* What needs to be done:
Return all the lines below exactly as written. Drop every picture.

--- START ---

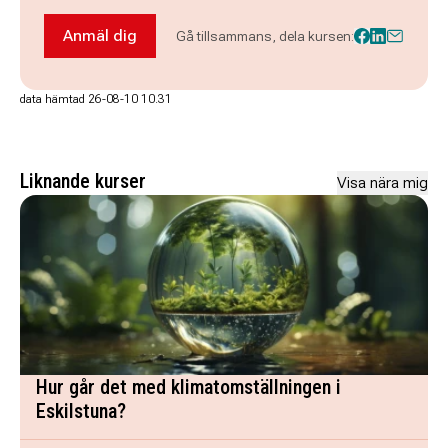
Anmäl dig
Gå tillsammans, dela kursen:
Anmäl dig till Folkdanskurs – Polska
data hämtad 26-08-10 10.31
Liknande kurser
Visa nära mig
Hur går det med klimatomställningen i
Eskilstuna?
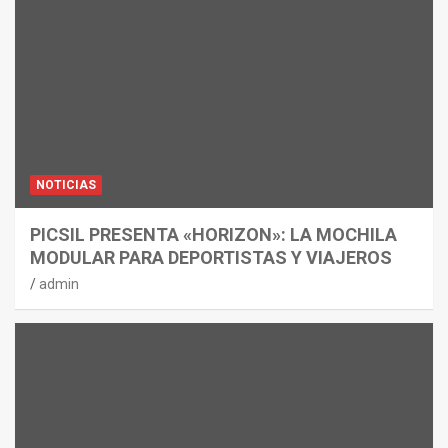
NOTICIAS
PICSIL PRESENTA «HORIZON»: LA MOCHILA
MODULAR PARA DEPORTISTAS Y VIAJEROS
admin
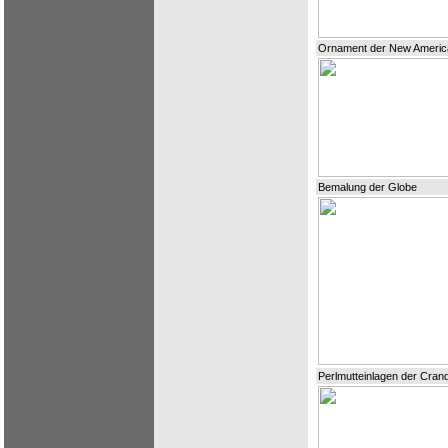
Ornament der New Americ
Bemalung der Globe
Perlmutteinlagen der Crand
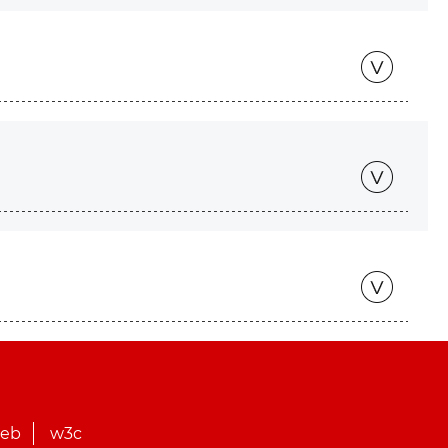
web
w3c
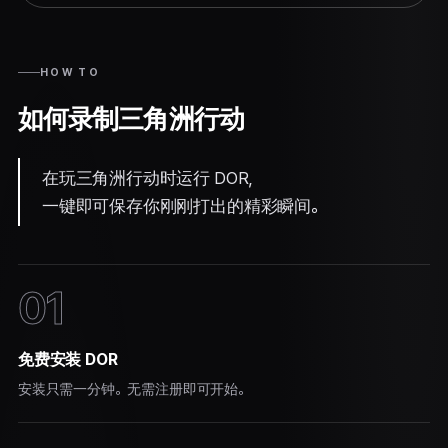
HOW TO
如何录制三角洲行动
在玩三角洲行动时运行 DOR，
一键即可保存你刚刚打出的精彩瞬间。
01
免费安装 DOR
安装只需一分钟。无需注册即可开始。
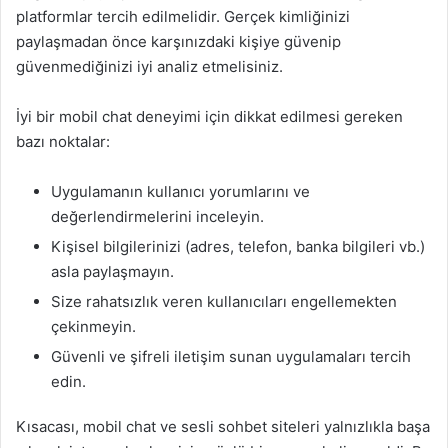
platformlar tercih edilmelidir. Gerçek kimliğinizi
paylaşmadan önce karşınızdaki kişiye güvenip
güvenmediğinizi iyi analiz etmelisiniz.
İyi bir mobil chat deneyimi için dikkat edilmesi gereken
bazı noktalar:
Uygulamanın kullanıcı yorumlarını ve
değerlendirmelerini inceleyin.
Kişisel bilgilerinizi (adres, telefon, banka bilgileri vb.)
asla paylaşmayın.
Size rahatsızlık veren kullanıcıları engellemekten
çekinmeyin.
Güvenli ve şifreli iletişim sunan uygulamaları tercih
edin.
Kısacası, mobil chat ve sesli sohbet siteleri yalnızlıkla başa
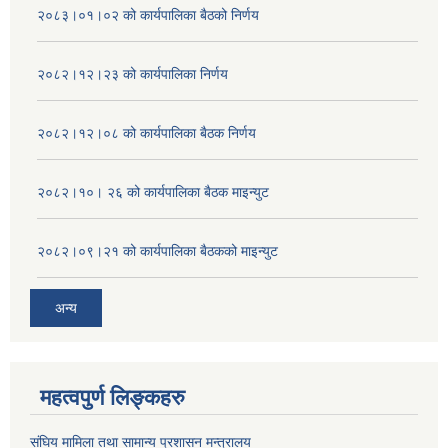
२०८३।०१।०२ को कार्यपालिका बैठको निर्णय
२०८२।१२।२३ को कार्यपालिका निर्णय
२०८२।१२।०८ को कार्यपालिका बैठक निर्णय
२०८२।१०। २६ को कार्यपालिका बैठक माइन्युट
२०८२।०९।२१ को कार्यपालिका बैठकको माइन्युट
अन्य
महत्वपुर्ण लिङ्कहरु
संघिय मामिला तथा सामान्य प्रशासन मन्त्रालय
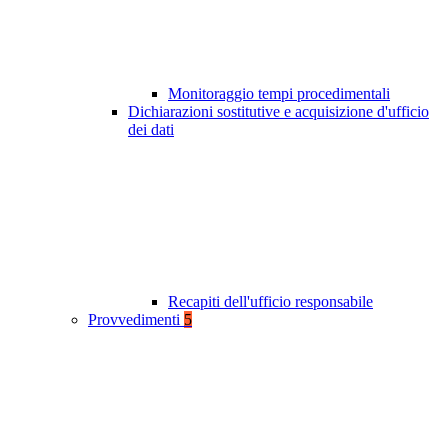
Monitoraggio tempi procedimentali
Dichiarazioni sostitutive e acquisizione d'ufficio
dei dati
Recapiti dell'ufficio responsabile
Provvedimenti
5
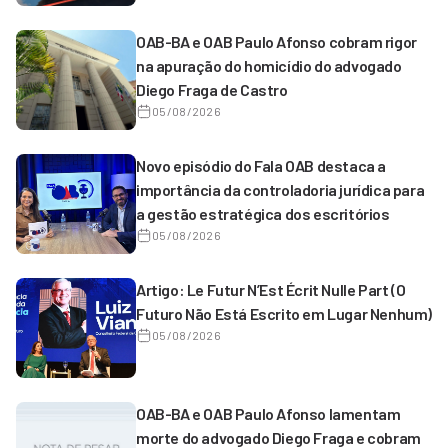
OAB-BA e OAB Paulo Afonso cobram rigor
na apuração do homicídio do advogado
Diego Fraga de Castro
05/08/2026
Novo episódio do Fala OAB destaca a
importância da controladoria jurídica para
a gestão estratégica dos escritórios
05/08/2026
Artigo: Le Futur N’Est Écrit Nulle Part (O
Futuro Não Está Escrito em Lugar Nenhum)
05/08/2026
OAB-BA e OAB Paulo Afonso lamentam
morte do advogado Diego Fraga e cobram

--- END ---

* Task answer:
Anmäl dig
Gå tillsammans, dela kursen:
Anmäl dig till Folkdanskurs – Polska
data hämtad 26-08-10 10.31
Liknande kurser
Visa nära mig
Hur går det med klimatomställningen i
Eskilstuna?
NOTICIAS
PICSIL PRESENTA «HORIZON»: LA MOCHILA
MODULAR PARA DEPORTISTAS Y VIAJEROS
admin
Ornament der New Americ
Bemalung der Globe
Perlmutteinlagen der Crand
web
w3c
HOW TO
如何录制三角洲行动
在玩三角洲行动时运行 DOR，
一键即可保存你刚刚打出的精彩瞬间。
01
免费安装 DOR
安装只需一分钟。无需注册即可开始。
platformlar tercih edilmelidir. Gerçek kimliğinizi
paylaşmadan önce karşınızdaki kişiye güvenip
güvenmediğinizi iyi analiz etmelisiniz.
İyi bir mobil chat deneyimi için dikkat edilmesi gereken
bazı noktalar:
Uygulamanın kullanıcı yorumlarını ve
değerlendirmelerini inceleyin.
Kişisel bilgilerinizi (adres, telefon, banka bilgileri vb.)
asla paylaşmayın.
Size rahatsızlık veren kullanıcıları engellemekten
çekinmeyin.
Güvenli ve şifreli iletişim sunan uygulamaları tercih
edin.
Kısacası, mobil chat ve sesli sohbet siteleri yalnızlıkla başa
२०८३।०१।०२ को कार्यपालिका बैठको निर्णय
२०८२।१२।२३ को कार्यपालिका निर्णय
२०८२।१२।०८ को कार्यपालिका बैठक निर्णय
२०८२।१०। २६ को कार्यपालिका बैठक माइन्युट
२०८२।०९।२१ को कार्यपालिका बैठकको माइन्युट
अन्य
महत्वपुर्ण लिङ्कहरु
संघिय मामिला तथा सामान्य प्रशासन मन्त्रालय
Monitoraggio tempi procedimentali
Dichiarazioni sostitutive e acquisizione d'ufficio
dei dati
Recapiti dell'ufficio responsabile
Provvedimenti
5
OAB-BA e OAB Paulo Afonso cobram rigor
na apuração do homicídio do advogado
Diego Fraga de Castro
05/08/2026
Novo episódio do Fala OAB destaca a
importância da controladoria jurídica para
a gestão estratégica dos escritórios
05/08/2026
Artigo: Le Futur N’Est Écrit Nulle Part (O
Futuro Não Está Escrito em Lugar Nenhum)
05/08/2026
OAB-BA e OAB Paulo Afonso lamentam
morte do advogado Diego Fraga e cobram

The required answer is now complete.